Whitemore created his play as a vehicle for English actor Derek Jacobi, whose face even now graces Interplay’s program. I saw Jacobi play the part in Washington, and it was one of the greatest performances I’ve ever seen. In some superficial ways a reworking of his stuttering, head-jerking Claudius in the public-TV series I, Claudius, Jacobi’s Turing was especially remarkable for its simultaneous expansiveness and intimacy; Jacobi played a small, shy man in a big, charismatic way, as the Broadway-sized production required, and his performance was enormously powerful. An actor of incredible skill on the level of Olivier, Jacobi also had the ability to age or grow younger in a split second, through technical command of his face and body, as the play jumps back and forth between three stages of Turing’s life (the idealistic 1930s, the committed and purposeful ’40s, and the drifting, increasingly paranoid ’50s).
David Perkovich, who plays Turing here and also directed, is no Derek Jacobi–but he’s not required to be in this small-scale production. In a far more technically precise and refined performance than is usually seen on Chicago stages, Perkovich’s nail-biting, eccentric, diffidently charming Turing is a credible combination of extreme analytical intelligence and dreamy spirituality, both of which set him apart from almost everyone around him. Whether he’s trying ever so nicely to explain computers to a group of schoolboys or shyly mentioning the long-ago death of his beloved school friend, Perkovich poignantly creates a man through whose gentle, restrained manner filters a rich vein of feeling.

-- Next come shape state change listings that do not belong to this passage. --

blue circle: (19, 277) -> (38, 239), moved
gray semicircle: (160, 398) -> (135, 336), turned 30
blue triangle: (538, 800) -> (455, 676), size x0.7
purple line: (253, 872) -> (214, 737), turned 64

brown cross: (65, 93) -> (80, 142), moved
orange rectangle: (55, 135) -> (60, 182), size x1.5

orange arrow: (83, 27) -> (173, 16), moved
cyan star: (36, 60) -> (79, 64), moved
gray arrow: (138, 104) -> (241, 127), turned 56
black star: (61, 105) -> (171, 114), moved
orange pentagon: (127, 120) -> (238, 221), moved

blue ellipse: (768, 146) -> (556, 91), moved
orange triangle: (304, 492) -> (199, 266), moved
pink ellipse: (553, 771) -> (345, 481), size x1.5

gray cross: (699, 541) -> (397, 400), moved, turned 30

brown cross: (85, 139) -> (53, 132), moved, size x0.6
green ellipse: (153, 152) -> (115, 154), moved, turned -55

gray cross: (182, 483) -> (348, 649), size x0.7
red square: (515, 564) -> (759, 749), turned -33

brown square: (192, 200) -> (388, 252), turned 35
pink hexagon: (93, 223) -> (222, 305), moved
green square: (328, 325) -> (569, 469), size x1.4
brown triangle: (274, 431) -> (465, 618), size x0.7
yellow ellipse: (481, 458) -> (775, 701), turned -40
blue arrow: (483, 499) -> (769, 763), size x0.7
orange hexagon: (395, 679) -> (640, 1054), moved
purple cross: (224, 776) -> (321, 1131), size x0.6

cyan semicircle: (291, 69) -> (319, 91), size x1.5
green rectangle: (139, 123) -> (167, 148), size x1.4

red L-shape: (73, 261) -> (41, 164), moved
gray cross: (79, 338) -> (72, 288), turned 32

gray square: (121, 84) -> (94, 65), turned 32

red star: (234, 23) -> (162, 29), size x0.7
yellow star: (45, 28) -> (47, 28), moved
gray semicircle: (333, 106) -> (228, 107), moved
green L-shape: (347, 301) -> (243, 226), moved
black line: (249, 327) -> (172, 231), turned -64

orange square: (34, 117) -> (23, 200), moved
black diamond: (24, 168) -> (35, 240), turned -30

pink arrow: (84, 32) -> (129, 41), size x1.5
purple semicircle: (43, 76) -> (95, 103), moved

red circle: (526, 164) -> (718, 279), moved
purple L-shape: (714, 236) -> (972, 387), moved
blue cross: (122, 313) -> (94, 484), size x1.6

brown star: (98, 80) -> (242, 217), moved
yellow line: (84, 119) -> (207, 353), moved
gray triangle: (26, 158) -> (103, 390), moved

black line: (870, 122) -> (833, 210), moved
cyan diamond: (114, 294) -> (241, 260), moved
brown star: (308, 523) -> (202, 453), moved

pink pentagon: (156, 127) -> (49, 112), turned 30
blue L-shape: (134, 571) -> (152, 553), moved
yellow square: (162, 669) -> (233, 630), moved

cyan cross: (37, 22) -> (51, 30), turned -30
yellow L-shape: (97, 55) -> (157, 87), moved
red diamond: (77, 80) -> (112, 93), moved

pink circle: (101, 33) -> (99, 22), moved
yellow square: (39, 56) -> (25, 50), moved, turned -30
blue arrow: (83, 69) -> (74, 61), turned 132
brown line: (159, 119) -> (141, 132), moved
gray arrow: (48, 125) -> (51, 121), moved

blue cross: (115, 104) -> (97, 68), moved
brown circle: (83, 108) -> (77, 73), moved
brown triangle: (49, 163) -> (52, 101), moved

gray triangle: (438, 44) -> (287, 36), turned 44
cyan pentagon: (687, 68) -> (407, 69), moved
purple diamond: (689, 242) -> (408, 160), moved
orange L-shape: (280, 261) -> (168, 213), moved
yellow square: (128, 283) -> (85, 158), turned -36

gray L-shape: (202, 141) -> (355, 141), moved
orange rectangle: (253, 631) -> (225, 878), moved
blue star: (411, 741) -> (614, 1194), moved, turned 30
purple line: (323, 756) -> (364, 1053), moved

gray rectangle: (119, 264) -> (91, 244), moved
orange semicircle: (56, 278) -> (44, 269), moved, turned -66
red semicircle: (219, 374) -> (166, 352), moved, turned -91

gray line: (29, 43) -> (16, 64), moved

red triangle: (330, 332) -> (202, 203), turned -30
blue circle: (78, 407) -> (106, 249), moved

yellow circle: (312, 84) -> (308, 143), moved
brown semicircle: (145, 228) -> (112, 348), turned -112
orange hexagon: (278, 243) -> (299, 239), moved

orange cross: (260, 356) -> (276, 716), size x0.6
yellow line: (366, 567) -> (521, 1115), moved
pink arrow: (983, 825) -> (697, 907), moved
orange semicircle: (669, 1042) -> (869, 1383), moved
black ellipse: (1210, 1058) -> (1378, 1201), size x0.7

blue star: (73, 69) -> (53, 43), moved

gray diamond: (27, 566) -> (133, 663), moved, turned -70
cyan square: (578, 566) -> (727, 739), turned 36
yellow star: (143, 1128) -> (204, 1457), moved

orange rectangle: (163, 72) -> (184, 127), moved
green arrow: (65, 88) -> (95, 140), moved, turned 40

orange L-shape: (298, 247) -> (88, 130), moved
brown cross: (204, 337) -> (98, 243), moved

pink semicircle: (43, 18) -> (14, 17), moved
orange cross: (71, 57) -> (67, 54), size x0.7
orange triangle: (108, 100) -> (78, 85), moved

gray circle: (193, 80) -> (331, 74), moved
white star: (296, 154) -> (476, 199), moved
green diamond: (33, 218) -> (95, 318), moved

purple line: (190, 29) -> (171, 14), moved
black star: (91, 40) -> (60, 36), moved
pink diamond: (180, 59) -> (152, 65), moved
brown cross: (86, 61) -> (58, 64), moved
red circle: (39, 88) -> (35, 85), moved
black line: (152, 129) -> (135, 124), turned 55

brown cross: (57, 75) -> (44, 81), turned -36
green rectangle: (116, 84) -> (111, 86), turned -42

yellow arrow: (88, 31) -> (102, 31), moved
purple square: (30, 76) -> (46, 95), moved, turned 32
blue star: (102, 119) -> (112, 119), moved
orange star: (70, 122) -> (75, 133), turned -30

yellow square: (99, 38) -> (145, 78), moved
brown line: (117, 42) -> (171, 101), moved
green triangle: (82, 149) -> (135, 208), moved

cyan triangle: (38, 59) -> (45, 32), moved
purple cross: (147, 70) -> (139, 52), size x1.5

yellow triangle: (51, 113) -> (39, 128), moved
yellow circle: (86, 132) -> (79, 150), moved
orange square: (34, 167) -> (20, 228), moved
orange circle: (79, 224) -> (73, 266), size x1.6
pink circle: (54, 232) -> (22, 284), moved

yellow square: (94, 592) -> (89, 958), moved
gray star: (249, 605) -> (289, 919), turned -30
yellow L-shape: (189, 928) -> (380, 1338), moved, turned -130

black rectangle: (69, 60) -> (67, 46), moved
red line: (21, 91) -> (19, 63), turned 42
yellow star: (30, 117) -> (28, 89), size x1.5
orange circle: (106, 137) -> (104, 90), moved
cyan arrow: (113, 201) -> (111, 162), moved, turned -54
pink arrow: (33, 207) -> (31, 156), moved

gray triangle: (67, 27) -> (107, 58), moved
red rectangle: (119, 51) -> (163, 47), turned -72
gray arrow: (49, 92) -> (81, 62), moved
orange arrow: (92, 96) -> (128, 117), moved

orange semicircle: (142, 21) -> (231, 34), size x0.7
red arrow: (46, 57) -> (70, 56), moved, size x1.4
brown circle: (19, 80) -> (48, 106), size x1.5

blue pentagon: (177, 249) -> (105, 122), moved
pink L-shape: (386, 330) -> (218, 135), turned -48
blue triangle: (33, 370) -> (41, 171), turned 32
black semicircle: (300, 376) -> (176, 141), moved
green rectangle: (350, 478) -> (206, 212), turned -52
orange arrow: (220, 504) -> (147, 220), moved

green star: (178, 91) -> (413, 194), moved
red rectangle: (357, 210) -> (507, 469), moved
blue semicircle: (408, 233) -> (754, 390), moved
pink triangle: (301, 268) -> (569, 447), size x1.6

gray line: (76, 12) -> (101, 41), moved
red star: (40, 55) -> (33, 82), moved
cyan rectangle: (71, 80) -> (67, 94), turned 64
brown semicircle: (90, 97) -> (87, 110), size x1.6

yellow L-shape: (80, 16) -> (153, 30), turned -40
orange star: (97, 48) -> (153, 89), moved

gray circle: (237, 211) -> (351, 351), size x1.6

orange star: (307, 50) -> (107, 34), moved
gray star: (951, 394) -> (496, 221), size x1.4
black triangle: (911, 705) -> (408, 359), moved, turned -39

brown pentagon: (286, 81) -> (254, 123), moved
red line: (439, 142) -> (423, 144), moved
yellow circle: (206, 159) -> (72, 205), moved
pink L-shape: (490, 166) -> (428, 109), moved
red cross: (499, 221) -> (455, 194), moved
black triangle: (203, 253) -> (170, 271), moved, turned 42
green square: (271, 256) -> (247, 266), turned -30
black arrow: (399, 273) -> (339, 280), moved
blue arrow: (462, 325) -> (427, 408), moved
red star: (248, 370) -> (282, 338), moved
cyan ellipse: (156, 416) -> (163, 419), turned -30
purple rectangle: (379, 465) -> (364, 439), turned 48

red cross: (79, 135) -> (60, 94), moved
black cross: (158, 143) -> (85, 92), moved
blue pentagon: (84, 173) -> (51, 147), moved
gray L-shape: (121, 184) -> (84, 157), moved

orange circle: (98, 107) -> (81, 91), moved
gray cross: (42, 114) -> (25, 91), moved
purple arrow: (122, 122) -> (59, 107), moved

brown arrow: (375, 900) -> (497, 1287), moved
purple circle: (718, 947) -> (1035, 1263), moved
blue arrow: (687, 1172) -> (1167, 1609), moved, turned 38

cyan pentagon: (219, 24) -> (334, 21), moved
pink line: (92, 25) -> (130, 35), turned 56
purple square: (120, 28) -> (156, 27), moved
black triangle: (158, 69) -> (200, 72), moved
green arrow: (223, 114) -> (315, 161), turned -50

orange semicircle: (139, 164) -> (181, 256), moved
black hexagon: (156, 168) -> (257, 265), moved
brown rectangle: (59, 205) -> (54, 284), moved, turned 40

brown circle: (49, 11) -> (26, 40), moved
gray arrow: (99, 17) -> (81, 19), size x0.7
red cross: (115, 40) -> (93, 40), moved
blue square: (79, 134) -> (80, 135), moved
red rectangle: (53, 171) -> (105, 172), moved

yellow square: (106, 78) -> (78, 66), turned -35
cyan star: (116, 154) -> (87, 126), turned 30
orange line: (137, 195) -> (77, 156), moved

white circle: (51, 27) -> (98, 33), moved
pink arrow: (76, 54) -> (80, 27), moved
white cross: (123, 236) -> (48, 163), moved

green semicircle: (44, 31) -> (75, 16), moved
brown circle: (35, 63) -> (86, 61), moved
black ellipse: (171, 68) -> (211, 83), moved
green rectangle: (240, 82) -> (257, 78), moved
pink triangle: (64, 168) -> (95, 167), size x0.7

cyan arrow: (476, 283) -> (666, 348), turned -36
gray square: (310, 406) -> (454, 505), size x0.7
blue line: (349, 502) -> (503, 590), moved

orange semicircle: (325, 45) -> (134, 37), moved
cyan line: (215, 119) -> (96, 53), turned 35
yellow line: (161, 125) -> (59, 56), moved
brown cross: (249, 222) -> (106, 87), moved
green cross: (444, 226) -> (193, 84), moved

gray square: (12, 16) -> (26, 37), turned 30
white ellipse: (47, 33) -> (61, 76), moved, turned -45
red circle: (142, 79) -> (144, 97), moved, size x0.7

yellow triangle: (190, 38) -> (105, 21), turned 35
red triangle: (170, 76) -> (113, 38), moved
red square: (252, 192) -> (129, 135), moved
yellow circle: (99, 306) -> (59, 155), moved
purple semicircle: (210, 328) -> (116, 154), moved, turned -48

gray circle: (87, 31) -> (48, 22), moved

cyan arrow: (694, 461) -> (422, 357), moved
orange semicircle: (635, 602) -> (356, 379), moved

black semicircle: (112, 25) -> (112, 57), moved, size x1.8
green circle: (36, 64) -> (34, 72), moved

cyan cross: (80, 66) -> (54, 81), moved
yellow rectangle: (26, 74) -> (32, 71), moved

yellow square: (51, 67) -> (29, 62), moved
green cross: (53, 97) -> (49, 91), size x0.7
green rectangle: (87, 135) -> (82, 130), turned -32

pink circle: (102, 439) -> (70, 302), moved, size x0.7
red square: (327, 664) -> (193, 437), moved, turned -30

The rest of the cast is less impressive; the other actors, all far less professionally accomplished than Perkovich, seem mainly concerned with being believably English (or in one unsuccessful case Greek), and thus the play lacks strong emotional dynamics. Daniel Pawlus is particularly disappointing as Chris Morcom, the play’s smallest, least well written role; precisely because Chris is onstage so briefly, yet exerts so great an influence on Turing, the actor playing him needs to make an extremely intense impression; Pawlus doesn’t begin to fill the bill.
The production also seems hampered by a limited pool of technical talent. Apparently in an effort to make the show simple to run, Perkovich separates the scenes with blackout after blackout. This overemphasizes the episodic arrangement of the script and makes for a sluggish evening. Still, though Interplay’s Breaking the Code lacks theatrical intensity, it tells an important and unusual story. And, contradicting almost everything else in mainstream entertainment, it affirms that intellect and emotion can coexist as effectively on a stage as they do in a human being.